Statistical Design of HVOF Spray Experiments to Manufacture Superfine Structured Wear Resistant Cr3C2 - 25(Ni 20Cr) Coatings
W. Tillmann, E. Vogli, C. Weihs, G. Kopp, Technische Universität Dortmund, Dortmund, Germany; I. T. Baumann, Technische Universität Dortmund, Faculty of Mechanical Engineering, Dortmund, Germany
Thermal spraying of novel submicron or nano-scaled feedstock materials can provide the deposition of cermet coatings with significantly improved characteristics and is recently of great interest in science and industry. However, due to the large specific surface and the low specific weight, fine particles do not only show a higher thermal susceptibility and a different thermo-kinetic behavior in the HVOF process than conventional coarse-grained powders, but also feature a high tendency for particle agglomeration. In order to process fine powders and to preserve the submicron structure of the feedstock in the final, as-sprayed coating morphology, the use of novel thermal spray equipment as well as a thorough selection and optimization of the process parameters are required. In this study, HVOF spray experiments have been conducted to manufacture superfine structured, wear resistant cermet coatings with improved macroscopic properties using Cr3C2 25(Ni 20Cr) submicron powders (2 - 8 µm). Statistical design of experiments has been utilized to identify the most relevant process parameters along with their interaction effects using Plackett-Burman and fractional factorial designs. Response surface methods and Derringer’s desirability function have been employed to simultaneously optimize majorly important coating characteristics such as roughness, hardness and porosity.

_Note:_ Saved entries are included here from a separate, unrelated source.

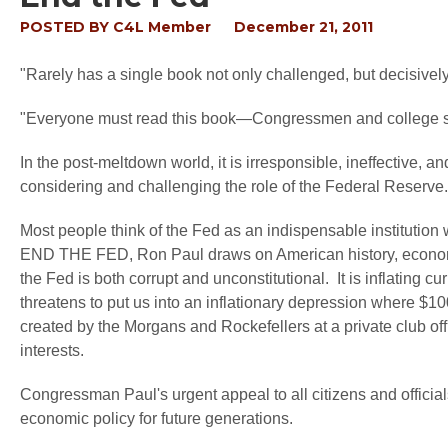
POSTED BY
C4L Member
December 21, 2011
"Rarely has a single book not only challenged, but decisiv
"Everyone must read this book—Congressmen and college 
In the post-meltdown world, it is irresponsible, ineffective,
considering and challenging the role of the Federal Reserve.
Most people think of the Fed as an indispensable institution 
END THE FED, Ron Paul draws on American history, economics,
the Fed is both corrupt and unconstitutional. It is inflating 
threatens to put us into an inflationary depression where $10
created by the Morgans and Rockefellers at a private club off
interests.
Congressman Paul's urgent appeal to all citizens and offici
economic policy for future generations.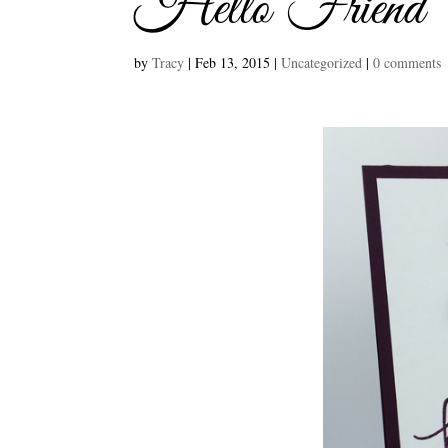
Hello Friend
by
Tracy
|
Feb 13, 2015
|
Uncategorized
|
0 comments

Summary: In this study the manufacturing of novel superfine structured cermet coatings using Cr3C2 25(Ni 20Cr) submicron powders (2 - 8 µm) has been investigated. Novel powder feeding and HVOF spray equipment have been employed. To identify the influence of the most relevant process parameters along with their interaction effects a statistical design of experiments has been conducted. Response surface methods and Derringers desirability function have been utilized to simultaneously optimize majorly important coating characteristics.